U.S. FDA Designates Cipla's Goa Plant As 'Official Action Indicated'
It states that an FDA inspection revealed significant objectionable conditions or practices and action must be taken to address the issues.
Drug major Cipla on Thursday said the U.S. FDA has classified its Goa plant as 'Official Action Indicated', impacting product approvals from the facility meant for the U.S. market.
According to the U.S. Food and Drug Administration definition, Official Action Indicated means 'objectionable conditions were found and regulatory administrative sanctions by FDA are indicated' during inspections.
It states that an FDA inspection revealed significant objectionable conditions or practices and action must be taken to address the issues.

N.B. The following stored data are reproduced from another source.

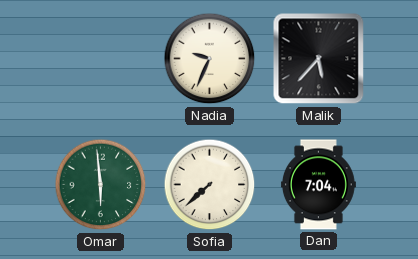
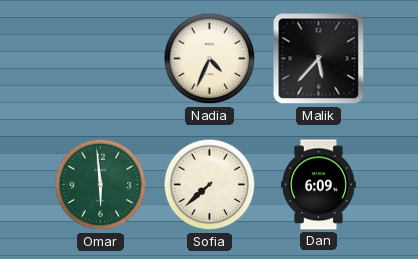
Nadia: 9:34 -> 4:34
Dan: 7:04 -> 6:09
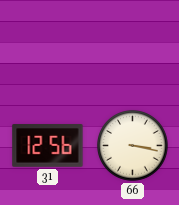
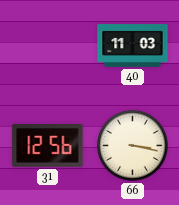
40: none -> 11:03
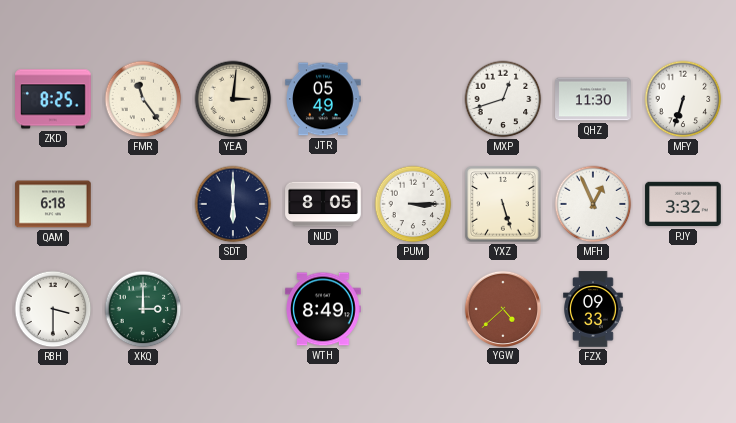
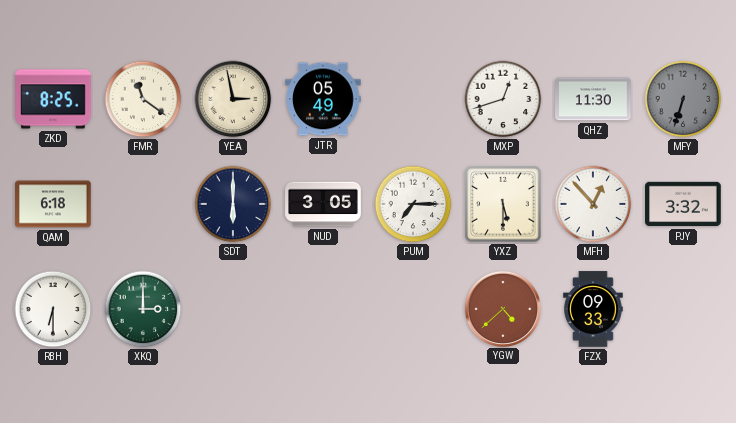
FMR: 11:24 -> 11:21
YEA: 3:01 -> 2:58
MFY dial: white -> grey
NUD: 8:05 -> 3:05
PUM: 3:15 -> 7:15
YXZ: 5:27 -> 5:30
MFH: 12:56 -> 12:53
RBH: 3:30 -> 6:30
WTH: 8:49 -> none
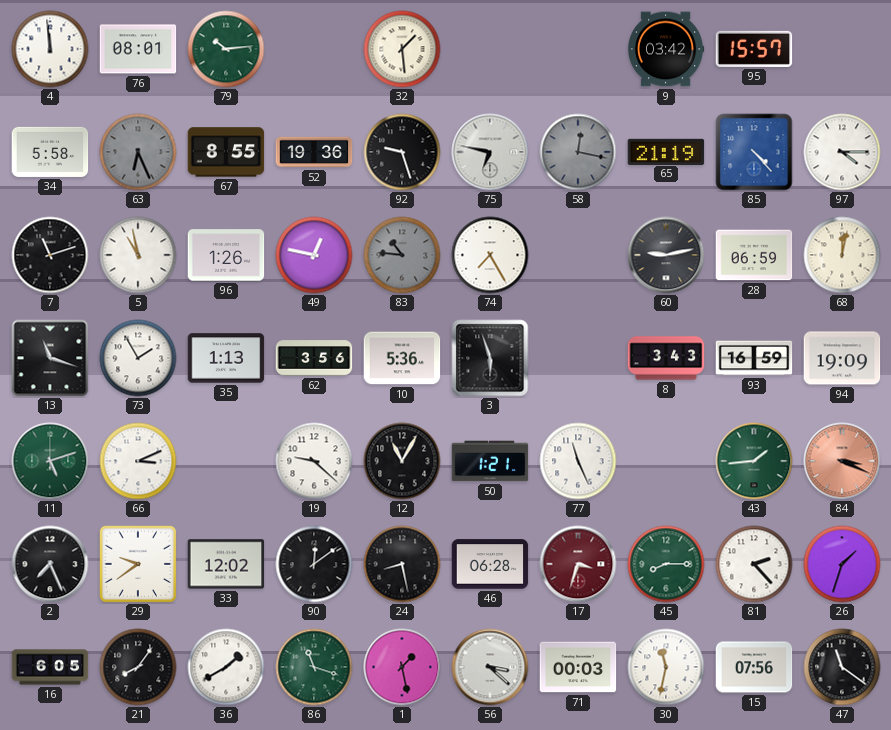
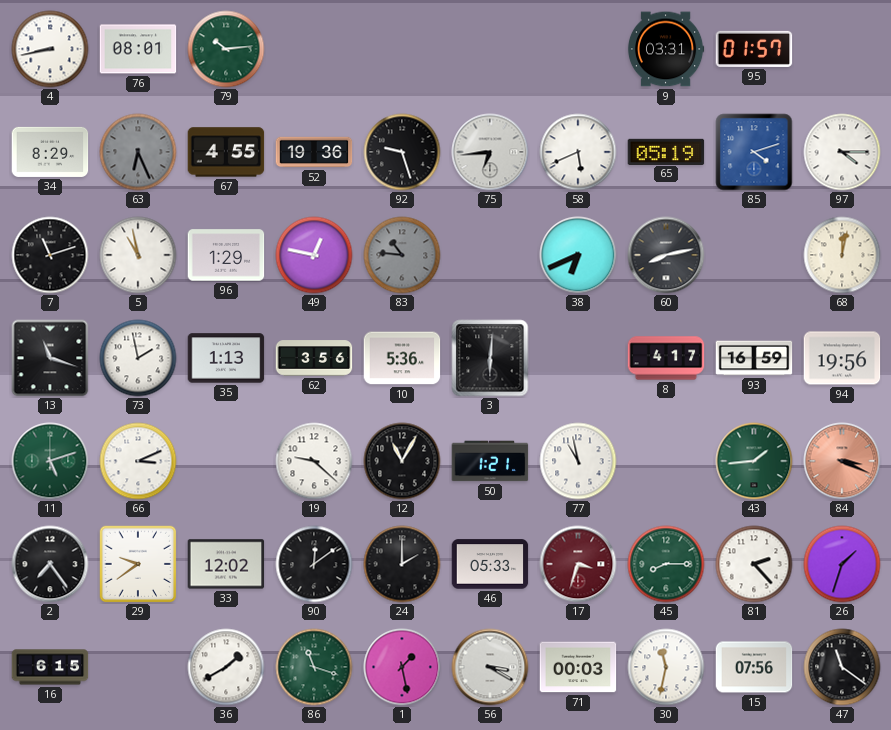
4: 11:59 -> 8:43
32: 1:29 -> none
9: 03:42 -> 03:31
95: 15:57 -> 01:57
34: 5:58 -> 8:29
67: 8:55 -> 4:55
75: 6:47 -> 6:44
58: 12:17 -> 5:41
58 dial: grey -> white
65: 21:19 -> 05:19
85: 4:23 -> 4:12
96: 1:26 -> 1:29
74: 7:25 -> none
38: none -> 6:41
60: 9:13 -> 8:13
28: 06:59 -> none
73: 1:55 -> 1:58
3: 5:57 -> 6:01
8: 3:43 -> 4:17
94: 19:09 -> 19:56
77: 11:26 -> 10:58
2: 7:26 -> 7:24
24: 8:28 -> 2:00
46: 06:28 -> 05:33
16: 6:05 -> 6:15
21: 8:06 -> none
56: 3:22 -> 3:20
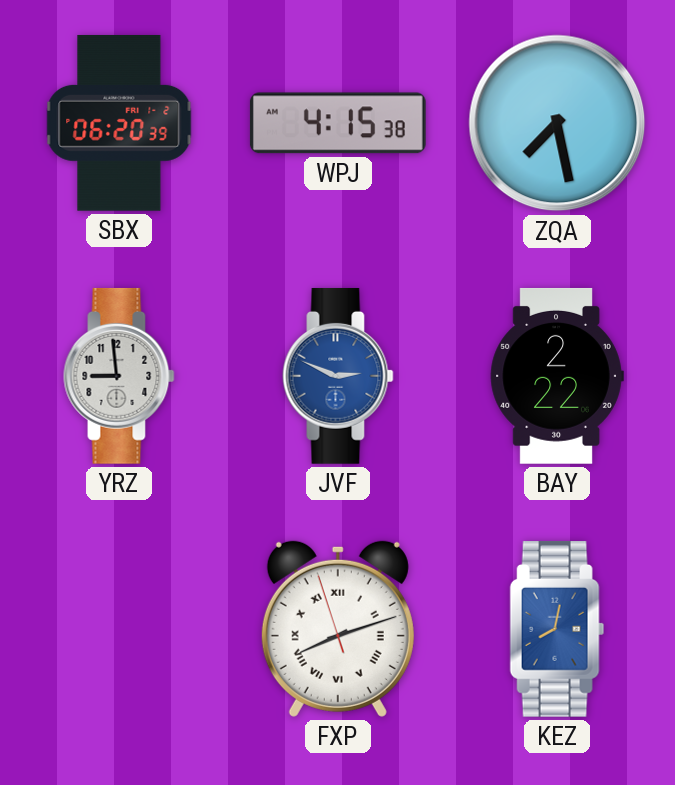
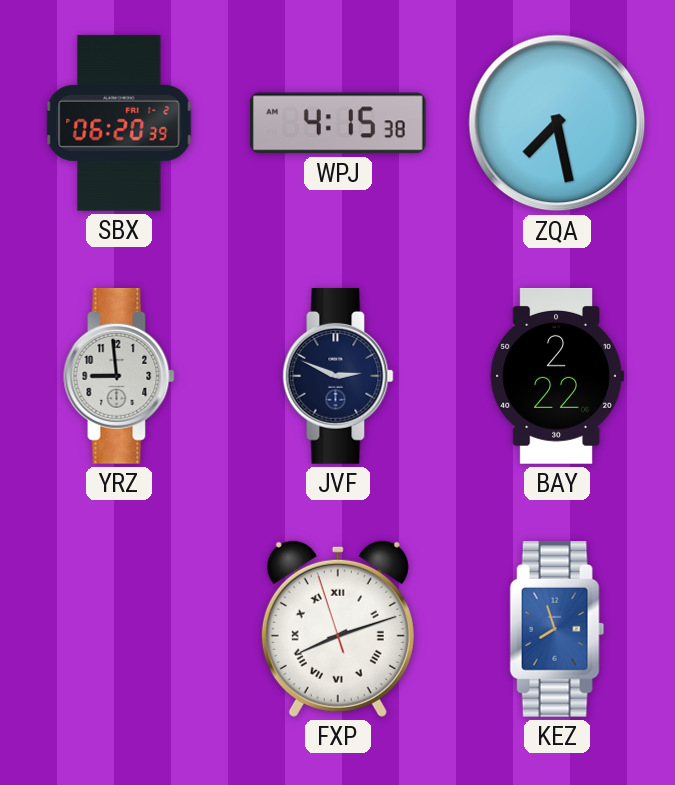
JVF dial: blue -> navy
KEZ: 8:02 -> 7:57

"We wish to inform you that the company has received a communication from the USFDA that the classification of the company's said facility continues to be as OAI," Cipla said in a regulatory filing.
The U.S. FDA may continue to withhold product approvals from this facility till the outstanding observations are resolved, it added.
The company has an ongoing derisking plan in place for new product approvals, the Mumbai-based drug major said.
Cipla will work closely with the U.S. FDA and is committed to address these within the stipulated time, it added.
The U.S. FDA inspected the company's Goa plant in August this year.
Shares of the company were trading 0.17% up at Rs 1,109.10 apiece on the BSE.